HOW TO COMPLETE THIS TASK:
From the records below, take each line where the string "risks" shows up and copy it.

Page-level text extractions
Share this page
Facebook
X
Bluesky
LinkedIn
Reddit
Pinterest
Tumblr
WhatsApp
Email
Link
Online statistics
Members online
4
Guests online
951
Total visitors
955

* * *

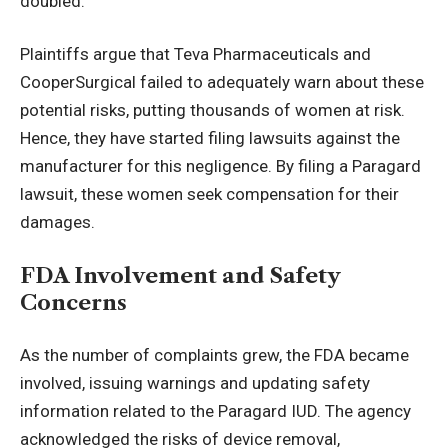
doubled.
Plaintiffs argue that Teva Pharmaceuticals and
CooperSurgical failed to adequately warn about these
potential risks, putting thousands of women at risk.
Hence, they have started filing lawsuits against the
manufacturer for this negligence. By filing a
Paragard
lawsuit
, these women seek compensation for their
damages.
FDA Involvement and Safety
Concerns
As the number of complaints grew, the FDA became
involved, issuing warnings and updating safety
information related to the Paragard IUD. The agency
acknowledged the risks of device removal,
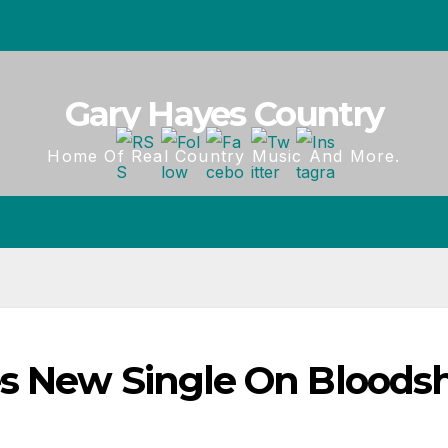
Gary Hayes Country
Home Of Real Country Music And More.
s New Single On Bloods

ANSWER FOR THE TASK:
potential risks, putting thousands of women at risk.
acknowledged the risks of device removal,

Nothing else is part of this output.